-- WHAT IS NEEDED --
Keeping each line exactly as it is, output all of the records.

RECORDS FOR PROCESSING START

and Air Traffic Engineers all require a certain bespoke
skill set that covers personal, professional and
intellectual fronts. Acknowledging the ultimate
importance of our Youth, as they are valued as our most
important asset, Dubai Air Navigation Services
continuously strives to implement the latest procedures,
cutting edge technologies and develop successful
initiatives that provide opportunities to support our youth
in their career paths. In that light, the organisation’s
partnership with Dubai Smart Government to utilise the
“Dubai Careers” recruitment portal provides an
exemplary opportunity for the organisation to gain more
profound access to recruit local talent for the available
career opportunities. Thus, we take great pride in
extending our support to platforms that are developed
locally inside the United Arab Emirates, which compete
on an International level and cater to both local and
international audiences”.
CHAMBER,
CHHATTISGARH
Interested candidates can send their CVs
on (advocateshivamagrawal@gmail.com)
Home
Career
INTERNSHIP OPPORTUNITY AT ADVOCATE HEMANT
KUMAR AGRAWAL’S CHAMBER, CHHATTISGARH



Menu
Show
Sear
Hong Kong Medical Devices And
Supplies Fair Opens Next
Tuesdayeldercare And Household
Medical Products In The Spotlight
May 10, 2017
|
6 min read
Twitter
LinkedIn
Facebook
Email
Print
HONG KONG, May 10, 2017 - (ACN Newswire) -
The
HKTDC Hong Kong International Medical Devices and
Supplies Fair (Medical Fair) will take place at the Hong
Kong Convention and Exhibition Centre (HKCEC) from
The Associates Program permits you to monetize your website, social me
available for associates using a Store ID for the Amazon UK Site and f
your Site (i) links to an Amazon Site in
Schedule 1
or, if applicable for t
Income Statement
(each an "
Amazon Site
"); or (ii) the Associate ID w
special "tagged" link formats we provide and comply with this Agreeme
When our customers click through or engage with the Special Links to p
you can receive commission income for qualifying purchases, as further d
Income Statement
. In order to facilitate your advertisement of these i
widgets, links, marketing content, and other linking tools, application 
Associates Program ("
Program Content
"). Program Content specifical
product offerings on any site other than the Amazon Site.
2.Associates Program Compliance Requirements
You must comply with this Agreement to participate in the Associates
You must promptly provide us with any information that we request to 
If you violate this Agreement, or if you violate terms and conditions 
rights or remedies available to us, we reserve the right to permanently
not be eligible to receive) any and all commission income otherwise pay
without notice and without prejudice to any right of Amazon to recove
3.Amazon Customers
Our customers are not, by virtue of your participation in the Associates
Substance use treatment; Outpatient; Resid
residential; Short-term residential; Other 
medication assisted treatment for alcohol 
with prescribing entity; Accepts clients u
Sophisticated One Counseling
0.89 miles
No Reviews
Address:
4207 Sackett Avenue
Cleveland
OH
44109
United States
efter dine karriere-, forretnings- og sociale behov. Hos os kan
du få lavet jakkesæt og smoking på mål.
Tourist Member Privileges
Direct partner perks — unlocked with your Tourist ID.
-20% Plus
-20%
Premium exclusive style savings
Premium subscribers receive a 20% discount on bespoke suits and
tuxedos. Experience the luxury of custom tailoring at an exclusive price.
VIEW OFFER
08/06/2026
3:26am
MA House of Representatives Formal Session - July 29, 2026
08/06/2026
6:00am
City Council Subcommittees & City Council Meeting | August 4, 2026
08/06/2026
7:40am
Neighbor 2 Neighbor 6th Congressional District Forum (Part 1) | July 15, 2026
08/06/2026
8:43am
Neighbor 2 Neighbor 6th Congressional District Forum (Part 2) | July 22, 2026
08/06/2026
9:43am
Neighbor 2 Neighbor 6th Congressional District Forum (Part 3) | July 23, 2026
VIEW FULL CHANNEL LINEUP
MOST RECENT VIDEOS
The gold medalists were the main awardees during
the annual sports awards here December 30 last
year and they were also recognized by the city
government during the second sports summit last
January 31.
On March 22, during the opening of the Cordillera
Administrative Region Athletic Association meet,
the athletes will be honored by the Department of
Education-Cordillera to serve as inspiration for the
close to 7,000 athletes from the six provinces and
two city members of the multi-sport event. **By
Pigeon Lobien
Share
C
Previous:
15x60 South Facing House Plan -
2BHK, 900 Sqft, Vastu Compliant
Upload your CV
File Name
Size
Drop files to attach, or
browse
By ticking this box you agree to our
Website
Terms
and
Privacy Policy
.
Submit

RECORDS FOR PROCESSING END

-- RESPONSE --
and Air Traffic Engineers all require a certain bespoke
skill set that covers personal, professional and
intellectual fronts. Acknowledging the ultimate
importance of our Youth, as they are valued as our most
important asset, Dubai Air Navigation Services
continuously strives to implement the latest procedures,
cutting edge technologies and develop successful
initiatives that provide opportunities to support our youth
in their career paths. In that light, the organisation’s
partnership with Dubai Smart Government to utilise the
“Dubai Careers” recruitment portal provides an
exemplary opportunity for the organisation to gain more
profound access to recruit local talent for the available
career opportunities. Thus, we take great pride in
extending our support to platforms that are developed
locally inside the United Arab Emirates, which compete
on an International level and cater to both local and
international audiences”.
CHAMBER,
CHHATTISGARH
Interested candidates can send their CVs
on (advocateshivamagrawal@gmail.com)
Home
Career
INTERNSHIP OPPORTUNITY AT ADVOCATE HEMANT
KUMAR AGRAWAL’S CHAMBER, CHHATTISGARH



Menu
Show
Sear
Hong Kong Medical Devices And
Supplies Fair Opens Next
Tuesdayeldercare And Household
Medical Products In The Spotlight
May 10, 2017
|
6 min read
Twitter
LinkedIn
Facebook
Email
Print
HONG KONG, May 10, 2017 - (ACN Newswire) -
The
HKTDC Hong Kong International Medical Devices and
Supplies Fair (Medical Fair) will take place at the Hong
Kong Convention and Exhibition Centre (HKCEC) from
The Associates Program permits you to monetize your website, social me
available for associates using a Store ID for the Amazon UK Site and f
your Site (i) links to an Amazon Site in
Schedule 1
or, if applicable for t
Income Statement
(each an "
Amazon Site
"); or (ii) the Associate ID w
special "tagged" link formats we provide and comply with this Agreeme
When our customers click through or engage with the Special Links to p
you can receive commission income for qualifying purchases, as further d
Income Statement
. In order to facilitate your advertisement of these i
widgets, links, marketing content, and other linking tools, application 
Associates Program ("
Program Content
"). Program Content specifical
product offerings on any site other than the Amazon Site.
2.Associates Program Compliance Requirements
You must comply with this Agreement to participate in the Associates
You must promptly provide us with any information that we request to 
If you violate this Agreement, or if you violate terms and conditions 
rights or remedies available to us, we reserve the right to permanently
not be eligible to receive) any and all commission income otherwise pay
without notice and without prejudice to any right of Amazon to recove
3.Amazon Customers
Our customers are not, by virtue of your participation in the Associates
Substance use treatment; Outpatient; Resid
residential; Short-term residential; Other 
medication assisted treatment for alcohol 
with prescribing entity; Accepts clients u
Sophisticated One Counseling
0.89 miles
No Reviews
Address:
4207 Sackett Avenue
Cleveland
OH
44109
United States
efter dine karriere-, forretnings- og sociale behov. Hos os kan
du få lavet jakkesæt og smoking på mål.
Tourist Member Privileges
Direct partner perks — unlocked with your Tourist ID.
-20% Plus
-20%
Premium exclusive style savings
Premium subscribers receive a 20% discount on bespoke suits and
tuxedos. Experience the luxury of custom tailoring at an exclusive price.
VIEW OFFER
08/06/2026
3:26am
MA House of Representatives Formal Session - July 29, 2026
08/06/2026
6:00am
City Council Subcommittees & City Council Meeting | August 4, 2026
08/06/2026
7:40am
Neighbor 2 Neighbor 6th Congressional District Forum (Part 1) | July 15, 2026
08/06/2026
8:43am
Neighbor 2 Neighbor 6th Congressional District Forum (Part 2) | July 22, 2026
08/06/2026
9:43am
Neighbor 2 Neighbor 6th Congressional District Forum (Part 3) | July 23, 2026
VIEW FULL CHANNEL LINEUP
MOST RECENT VIDEOS
The gold medalists were the main awardees during
the annual sports awards here December 30 last
year and they were also recognized by the city
government during the second sports summit last
January 31.
On March 22, during the opening of the Cordillera
Administrative Region Athletic Association meet,
the athletes will be honored by the Department of
Education-Cordillera to serve as inspiration for the
close to 7,000 athletes from the six provinces and
two city members of the multi-sport event. **By
Pigeon Lobien
Share
C
Previous:
15x60 South Facing House Plan -
2BHK, 900 Sqft, Vastu Compliant
Upload your CV
File Name
Size
Drop files to attach, or
browse
By ticking this box you agree to our
Website
Terms
and
Privacy Policy
.
Submit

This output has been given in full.